Book Review
I have avoided writing this essay. This essay was really supposed to be strictly a review, written and published a year ago. In the world of publishing, reviews are timely and scheduled around commercial purposes. But nothing about life since the publication of Maps of Injury has been timely or felt purposeful.
So this review-cum-essay is not timely, and, with a few freak exceptions, poetry is not commercial. But despite the way our lives over the past sixteen months in the U.S. and across the globe have shifted and morphed and disintegrated and risen again as something new, for this reader, this reviewer, at least, the poems in this book feel oddly prescient, incredibly personal, and devastatingly timely—which made them difficult to write about.
Published in early 2020, Chera Hammons’s collection of poems was one of those books for which marketing and promotion was slowed, crippled, or felled by the first wave, and then the second wave, of the pandemic. This is sadly apt for a book that is largely about being slowed, sometimes crippled, and occasionally felled by chronic illness. These poems were written in a pre-COVID life, about a speaker who lives and sometimes suffers with an insidious and unpredictable, but ever-present illness that creates invisible disability.
When I read them, initially, I was a woman who was just beginning to suffer from an insidious and unpredictable, but ever-present illness that creates invisible disability.

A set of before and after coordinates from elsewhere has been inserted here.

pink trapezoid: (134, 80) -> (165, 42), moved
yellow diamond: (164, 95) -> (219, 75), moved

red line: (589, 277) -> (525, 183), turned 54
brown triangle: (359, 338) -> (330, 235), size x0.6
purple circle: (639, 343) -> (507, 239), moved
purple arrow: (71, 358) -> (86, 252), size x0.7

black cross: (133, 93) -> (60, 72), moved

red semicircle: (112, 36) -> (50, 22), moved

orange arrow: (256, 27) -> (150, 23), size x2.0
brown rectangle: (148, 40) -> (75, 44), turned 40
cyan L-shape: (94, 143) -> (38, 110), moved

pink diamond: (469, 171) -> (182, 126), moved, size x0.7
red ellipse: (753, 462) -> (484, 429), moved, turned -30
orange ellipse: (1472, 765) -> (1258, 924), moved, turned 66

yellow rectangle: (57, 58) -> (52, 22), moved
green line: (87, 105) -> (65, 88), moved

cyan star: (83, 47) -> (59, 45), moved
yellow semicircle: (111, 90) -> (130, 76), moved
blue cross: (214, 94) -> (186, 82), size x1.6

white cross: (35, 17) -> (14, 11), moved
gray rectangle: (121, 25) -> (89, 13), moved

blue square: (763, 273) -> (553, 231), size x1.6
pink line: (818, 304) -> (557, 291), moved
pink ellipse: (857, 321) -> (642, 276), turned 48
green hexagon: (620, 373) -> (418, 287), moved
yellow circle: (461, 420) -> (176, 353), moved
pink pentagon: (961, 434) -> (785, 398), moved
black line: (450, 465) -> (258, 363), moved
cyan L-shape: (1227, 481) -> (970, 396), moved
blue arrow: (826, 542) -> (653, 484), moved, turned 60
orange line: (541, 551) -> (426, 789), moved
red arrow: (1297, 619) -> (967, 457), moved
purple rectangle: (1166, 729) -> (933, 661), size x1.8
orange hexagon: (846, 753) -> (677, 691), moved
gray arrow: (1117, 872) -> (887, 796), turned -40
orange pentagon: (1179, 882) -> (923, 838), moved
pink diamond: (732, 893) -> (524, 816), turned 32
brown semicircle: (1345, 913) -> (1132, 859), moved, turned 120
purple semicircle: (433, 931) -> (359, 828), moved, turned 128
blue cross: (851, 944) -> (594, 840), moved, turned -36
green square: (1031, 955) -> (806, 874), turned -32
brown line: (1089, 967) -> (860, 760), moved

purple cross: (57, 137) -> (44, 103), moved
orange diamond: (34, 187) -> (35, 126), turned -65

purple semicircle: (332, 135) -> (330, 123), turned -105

But as a reviewer, you want to write what is relevant for many readers. A wide audience. I cannot speak for many readers; however, I suspect that Hammons’s ideal audience is quite wide and growing larger as the pandemic continues into this fourth Omicron-variant-driven wave, as people are left to contend with not just the loss of loved ones, but with the infection’s potentially life-altering aftermath: the loss of one’s general health, the loss of a body’s function.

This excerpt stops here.